Real Politikin': The General in the Pottery Store

| 13 Aug 2014 | 02:55

    In 1998, as part of National Job Shadow Day, a closeted high school gay boy by the name of Jamaal was chosen to hold a phone conversation with one of his biggest heroes, Colin Powell.  Humbled at the chance to speak with him, Jamaal listened to the four-star General as he spoke of how service to others was in direct line with other great American values such as equality and justice—they were in practice interconnected.  This was, after all the very experience of Powell’s life and career.  That discussion helped spur the teen to not only complete over 1000 hours of community service during his senior year of high school but also to spend most of his college and adult career promoting educational opportunity and social justice.

    You can then imagine how Jamaal felt eleven years later when during an interview he heard his hero say that he was open to ending the ban on gays serving in the military—known as Don’t Ask, Don’t Tell—only if the “quality of force” would not be negatively affected.  Jamaal would also hear the General add in a later interview that he thought the policy, which, in his role as Chairman of the Joint Chiefs of Staff, he helped create in 1993, was “right at the time.”

    To the say the least, Jamaal—who was then not so closeted and way past high school days—was more than a little taken aback.  Was this not the same black man Jamaal had personally witnessed stand up before the entire 2000 Republican National Conference and chide that Party for its often bigoted and xenophobic attacks against affirmative action and immigration?  Was he not the same statesman who had openly criticized the President he served for that President’s embrace of detainee torture?  Why, after a life lived in the spirit of the highest of American traditions—service, equality and justice—had he chosen the question of gays and lesbians openly serving in the military as the moment when he would abandon those traditions?  Why didn’t the General seem to understand that his very own “if-then” proposition—if troop morale doesn’t suffer then gays can honorably serve their country—was the same moral relativism that once justified racial and gender discrimination in the military?
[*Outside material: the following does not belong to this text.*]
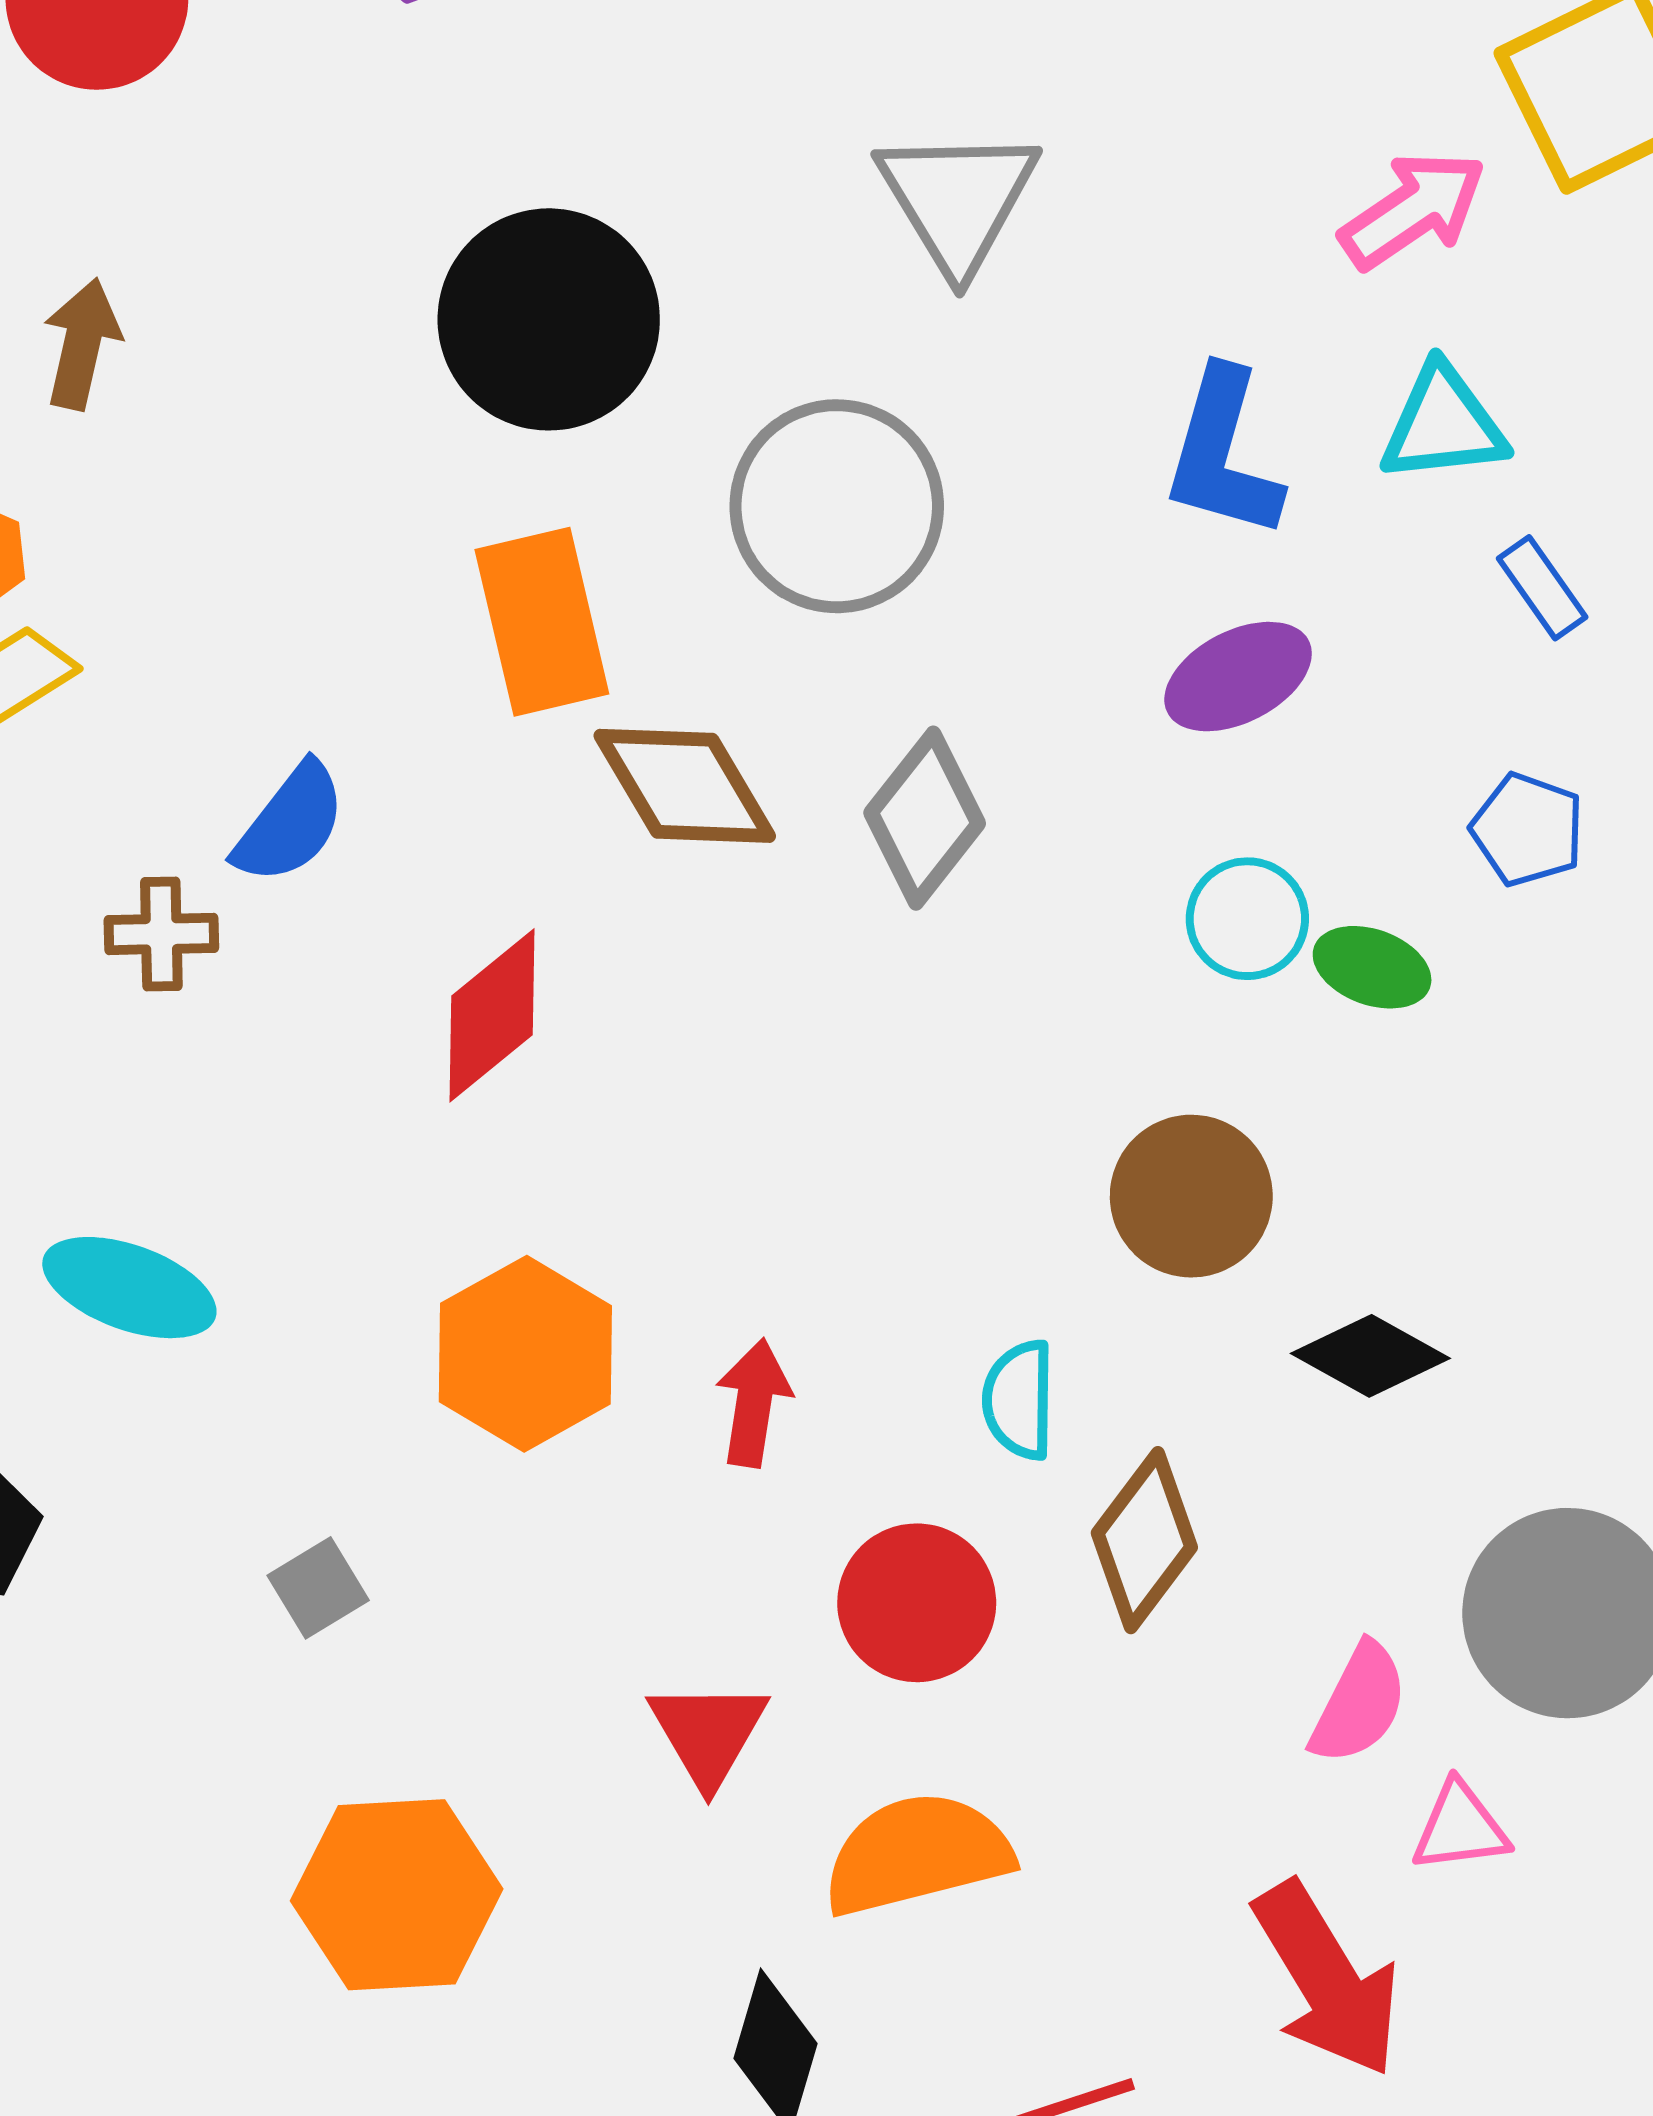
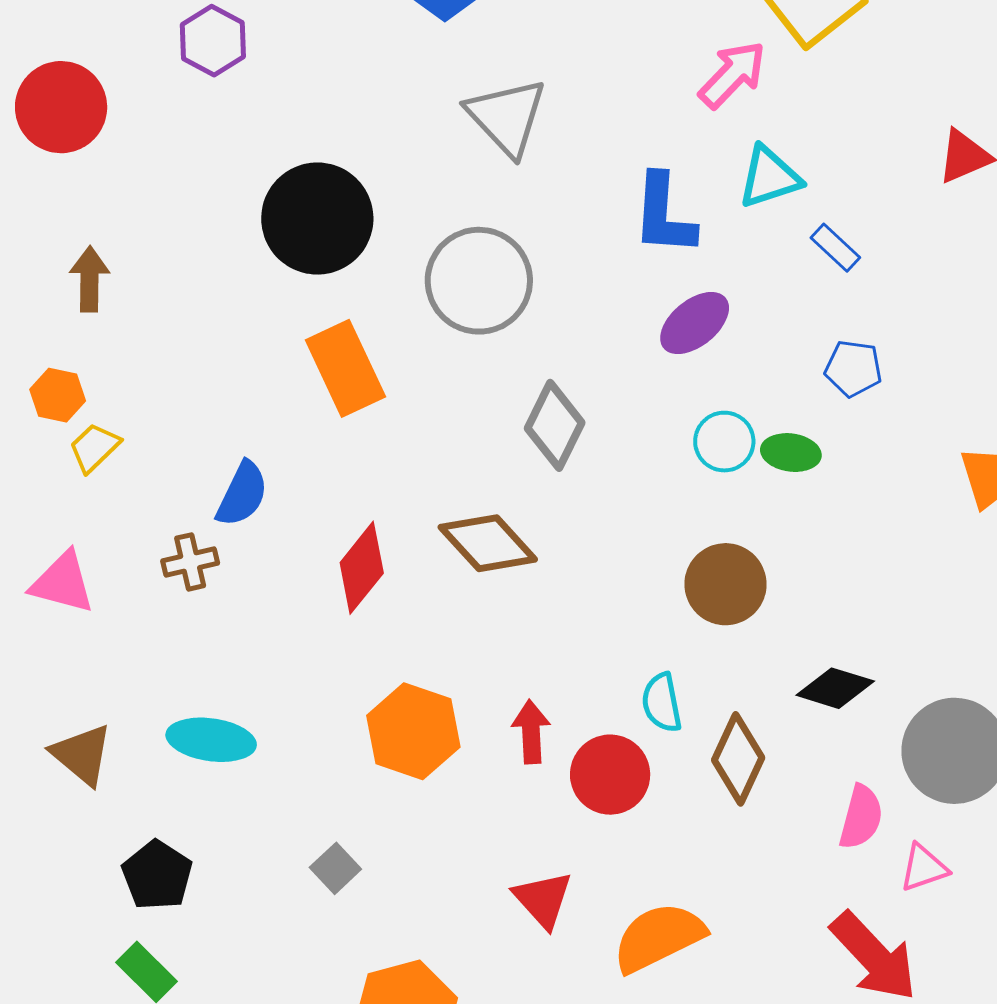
brown diamond: (685, 786) -> (488, 543), moved
black diamond: (1370, 1356) -> (835, 688), moved
red circle: (917, 1603) -> (610, 775), moved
    One of the most lauded moments of Powell’s career comes from advice he gave President Bush before the 2003 invasion of Iraq: once you break it, you own it.   With these words, later dubbed the “pottery store rule,” the General was speaking of the responsibility the Bush administration owed to the American and Iraqi peoples.  In effect, he was saying that their actions had to be understood in the context of what it means to be in the service of others. 

    As Chairman of the Joint Chiefs of Staff in the 1990s, Colin Powell’s service to this nation included his decision to support Don’t Ask, Don’t Tell.  He is thus responsible to each and every one of the over 13,000 men and women in the Armed Forces who were dismissed as a result of this policy.  So we must ask the General, how is the exclusion of gays and lesbians in-line with the American ideal of equality before the law, which is the cornerstone of justice?  How has their absence—more than the number of soldiers lost in the Iraq and Afghanistan wars combined—not adversely affected both the quality of our Armed Forces and perhaps more importantly the ideal that service to others is a right and responsibility we all share? 

    Yes, Colin Powell was not and is not the lone voice in support of banning gays and lesbians from serving openly in the Armed Forces.  The implementation of Don’t Ask, Don’t Tell was approved by Democrats and Republicans alike, in Congress and in the White House.  Any and all who did not vote against its passage are complicit in this institutionalized abandonment of American values.  But when the very same institution that the General once led—the Joint Chiefs of Staff—produces [a 2010 legal memo] that states “now is not the time” to repeal of the law (even though the current Commander-in-Chief is of the different opinion), then it becomes even more imperative that the General realize his role in creating this broken policy.  If we are to believe his own words, his own actions over the course of what has been a life lived in the best traditions of this nation, should not Powell be the most forceful voice in the effort to repeal this unequal and unjust law that is of service to none?   

    It has been quite some time since the General and I first spoke and I still believe that service to others is inextricably linked to our understandings of equality and justice.  I remain humbled that this belief was in part installed by Colin Powell and I am also hopeful that when the time comes, the General’s views on Don’t Ask, Don’t Tell will truly be in service to our great nation. 

    From 1998-99, Jamaal Young served as a co-chair of South Carolina Promise, an educational organization affiliated with America’s Promise, an educational alliance created by Colin Powell in 1997, where Mr. Young also worked in 2003.